Я положил косу, взял грабли и начал разбивать валки свежескошенного отцом сена черенком грабель. Как красиво деревенское утро, и комаров нет, когда много росы эти длинноносые не летают, наверно воды боятся. Валки лежали красиво ровными шеренгами вдоль широкого папиного прокоса, а со стерни поднимался легкий пар выделяясь изгибами на косом солнечном луче недавно заглянувшем к нам из-за горизонта. За мной валков уже не было. Ровно разбросанное мной сено уже не было таким красивым зрелищем.
Минут через пятнадцать папа закончил очередной прокос. Пучком скошенной травы вытер косу, и начал мне навстречу черенком косы разбивать скошенную траву. В короткий срок, после косьбы, раскидали копнушки вчерашнего покоса. Через пару минут мы уже переходили ручей на пути к дому. Солнце торопило нас на рыбалку.
Бабушка спала после выгона овец, стадо прошло по деревне минут сорок назад, торопясь на пастбище за новым молоком. Мы с папой взяли заранее приготовленных, еще с вечера червей, удочки, жерлицы, алюминиевый бидончик для мелкой рыбы и пошли на речку, идя по тропинке еще по мокрой траве.
День занимался жаркий. Папа посадил меня на свое любимое место под куст, где большую часть дня висела тень, он там отдыхал обычно по вечерам, один, и подкармливал это место весь свой отпуск. Хоть вечером всегда были злы комары, папу они не пугали, он редко обращал на них внимание. Сам пошел в центр омута, где берег создавал пока полную тень от восходящего солнца. Червяк как всегда не поддавался. Для меня всегда было большой задачей насадить на крючок червя. Честно говоря, год назад у меня это не получалось совсем, но теперь мои усилия уже всегда были не напрасны, червяк в итоге обязательно оказывался на крючке.
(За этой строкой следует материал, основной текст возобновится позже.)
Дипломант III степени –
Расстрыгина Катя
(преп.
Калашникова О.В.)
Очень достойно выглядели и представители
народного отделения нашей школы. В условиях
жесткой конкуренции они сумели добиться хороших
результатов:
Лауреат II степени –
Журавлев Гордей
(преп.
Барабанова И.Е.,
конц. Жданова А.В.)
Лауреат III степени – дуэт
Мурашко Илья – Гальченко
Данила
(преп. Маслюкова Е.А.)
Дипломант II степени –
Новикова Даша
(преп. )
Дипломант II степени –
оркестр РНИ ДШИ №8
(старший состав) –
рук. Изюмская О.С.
А теперь остается следить за поплавком. Поплавок начинает играть, затем он резко, но не быстро, идет в сторону, я не сильно подсекаю в другую сторону и над водой появляется карасик с мою ладошку.
- Папа… папа… я рыбу поймал. – стараясь не громко кричать зашептал я громко. – Папа, а я рыбу поймал.
- Да слышу я, слышу, не шуми…
Я затих, и начал как можно аккуратней снимать с крючка карасика. Булькнул его в бидончик и с минуту смотрел как тот мечется по на две трети заполненному водой бидону. Затем опять насадил червя и опять начал наблюдать за поплавком…
Клев пошел. Через полчаса в бидончике плавали пяток карасиков с ладошку, а последнюю рыбину, которую я еле вытащил из воды, отец насаживал на рогатую ветку. Окунь с две мои ладони был очень силен, и не хотел помещаться в тесном бидоне. А папа не поймал ничего, мелочь его не интересовала. Меня же переполняла радость и гордость за удачную рыбалку.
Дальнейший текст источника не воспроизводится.